_INPUT DATA_
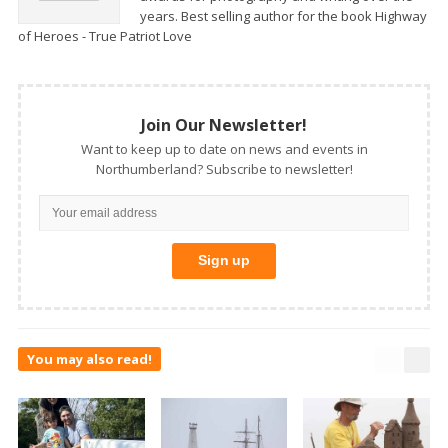
years. Best selling author for the book Highway
of Heroes - True Patriot Love
Join Our Newsletter!
Want to keep up to date on news and events in
Northumberland? Subscribe to newsletter!
You may also read!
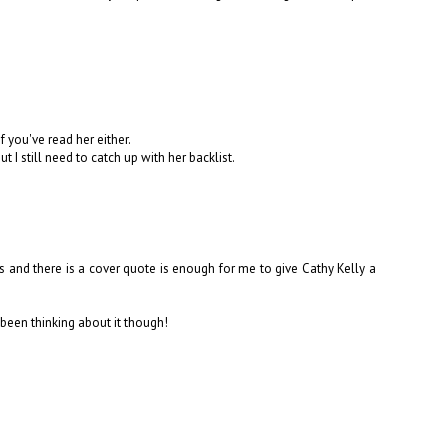
if you've read her either.
I still need to catch up with her backlist.
nds and there is a cover quote is enough for me to give Cathy Kelly a
 been thinking about it though!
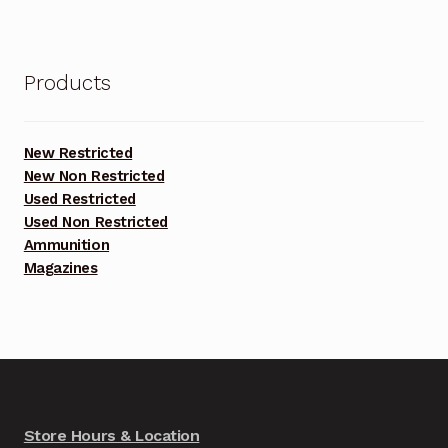
Products
New Restricted
New Non Restricted
Used Restricted
Used Non Restricted
Ammunition
Magazines
Store Hours & Location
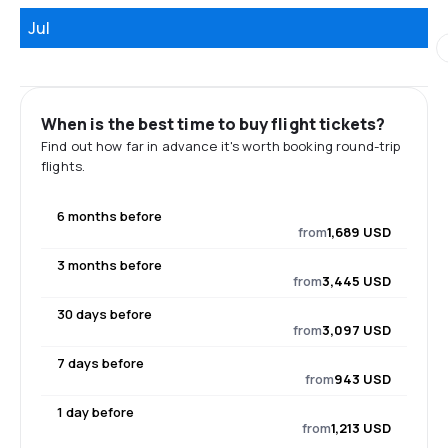
Jul
When is the best time to buy flight tickets?
Find out how far in advance it's worth booking round-trip
flights.
6 months before
from
1,689 USD
3 months before
from
3,445 USD
30 days before
from
3,097 USD
7 days before
from
943 USD
1 day before
from
1,213 USD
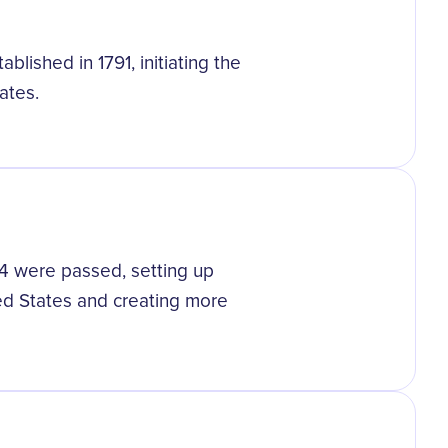
blished in 1791, initiating the
ates.
4 were passed, setting up
ed States and creating more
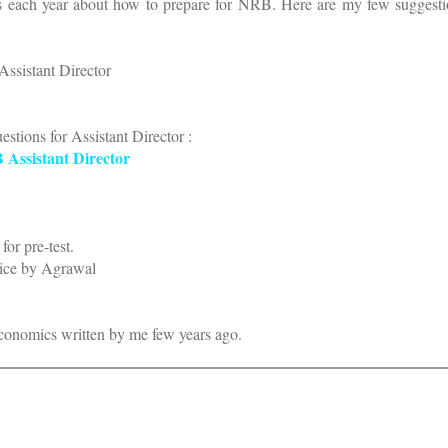
ts each year about how to prepare for NRB. Here are my few suggestio
Assistant Director
uestions for Assistant Director :
B Assistant Director
for pre-test.
tice by Agrawal
conomics written by me few years ago.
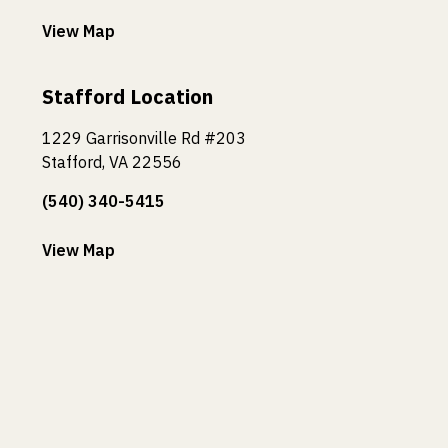
View Map
Stafford Location
1229 Garrisonville Rd #203
Stafford, VA 22556
(540) 340-5415
View Map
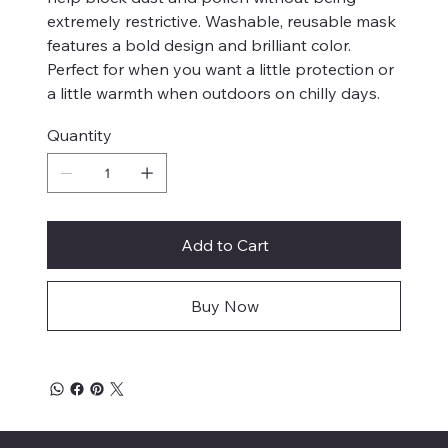
extremely restrictive. Washable, reusable mask
features a bold design and brilliant color.
Perfect for when you want a little protection or
a little warmth when outdoors on chilly days.
Quantity
Add to Cart
Buy Now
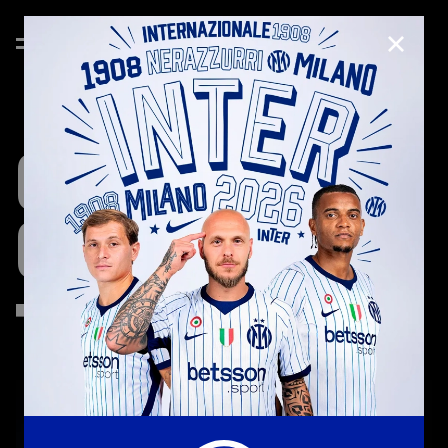
CLOSE
CRISTIAN
CHIVU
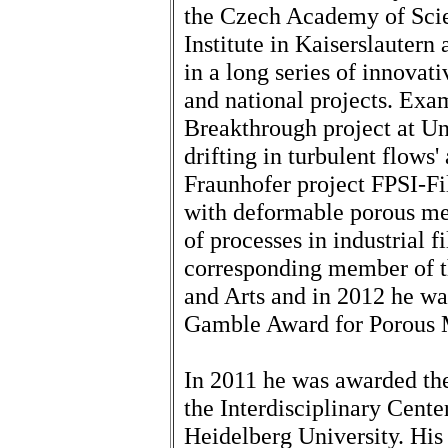
the Czech Academy of Scie
Institute in Kaiserslautern
in a long series of innovat
and national projects. Exa
Breakthrough project at Uni
drifting in turbulent flow
Fraunhofer project FPSI-Fil
with deformable porous med
of processes in industrial f
corresponding member of t
and Arts and in 2012 he wa
Gamble Award for Porous 
In 2011 he was awarded th
the Interdisciplinary Cent
Heidelberg University. His 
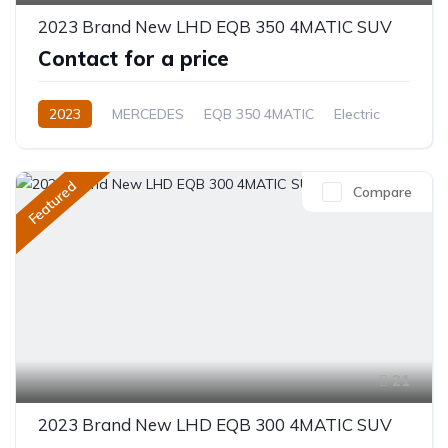
2023 Brand New LHD EQB 350 4MATIC SUV
Contact for a price
2023
MERCEDES
EQB 350 4MATIC
Electric
Automatic
Featured
Compare
21
2023 Brand New LHD EQB 300 4MATIC SUV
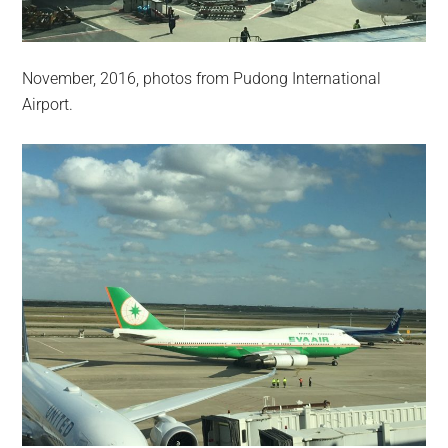
November, 2016, photos from Pudong International
Airport.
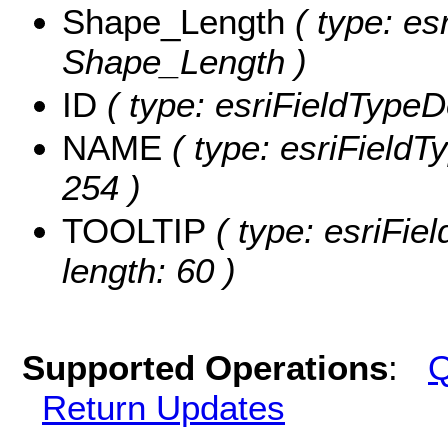
Shape_Length
( type: es
Shape_Length )
ID
( type: esriFieldTypeDo
NAME
( type: esriFieldT
254 )
TOOLTIP
( type: esriFie
length: 60 )
Supported Operations
:
Q
Return Updates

_EXERCISE REQUIREMENTS_
Leave out the images and copy all remaining data word for word.

_YOUR SOLUTION_
years. Best selling author for the book Highway
of Heroes - True Patriot Love
Join Our Newsletter!
Want to keep up to date on news and events in
Northumberland? Subscribe to newsletter!
You may also read!
if you've read her either.
I still need to catch up with her backlist.
nds and there is a cover quote is enough for me to give Cathy Kelly a
 been thinking about it though!
Products
New Restricted
New Non Restricted
Used Restricted
Used Non Restricted
Ammunition
Magazines
Store Hours & Location
Jul
When is the best time to buy flight tickets?
Find out how far in advance it's worth booking round-trip
flights.
6 months before
from
1,689 USD
3 months before
from
3,445 USD
30 days before
from
3,097 USD
7 days before
from
943 USD
1 day before
from
1,213 USD
blished in 1791, initiating the
ates.
4 were passed, setting up
ed States and creating more
ts each year about how to prepare for NRB. Here are my few suggestio
Assistant Director
uestions for Assistant Director :
B Assistant Director
for pre-test.
tice by Agrawal
conomics written by me few years ago.
View Map
Stafford Location
1229 Garrisonville Rd #203
Stafford, VA 22556
(540) 340-5415
View Map
extremely restrictive. Washable, reusable mask
features a bold design and brilliant color.
Perfect for when you want a little protection or
a little warmth when outdoors on chilly days.
Quantity
Add to Cart
Buy Now
CLOSE
CRISTIAN
CHIVU
the Czech Academy of Scie
Institute in Kaiserslautern
in a long series of innovat
and national projects. Exa
Breakthrough project at Uni
drifting in turbulent flow
Fraunhofer project FPSI-Fil
with deformable porous med
of processes in industrial f
corresponding member of t
and Arts and in 2012 he wa
Gamble Award for Porous 
In 2011 he was awarded th
the Interdisciplinary Cent
Heidelberg University. His 
2023 Brand New LHD EQB 350 4MATIC SUV
Contact for a price
2023
MERCEDES
EQB 350 4MATIC
Electric
Automatic
Featured
Compare
21
2023 Brand New LHD EQB 300 4MATIC SUV
November, 2016, photos from Pudong International
Airport.
Shape_Length
( type: es
Shape_Length )
ID
( type: esriFieldTypeDo
NAME
( type: esriFieldT
254 )
TOOLTIP
( type: esriFie
length: 60 )
Supported Operations
:
Q
Return Updates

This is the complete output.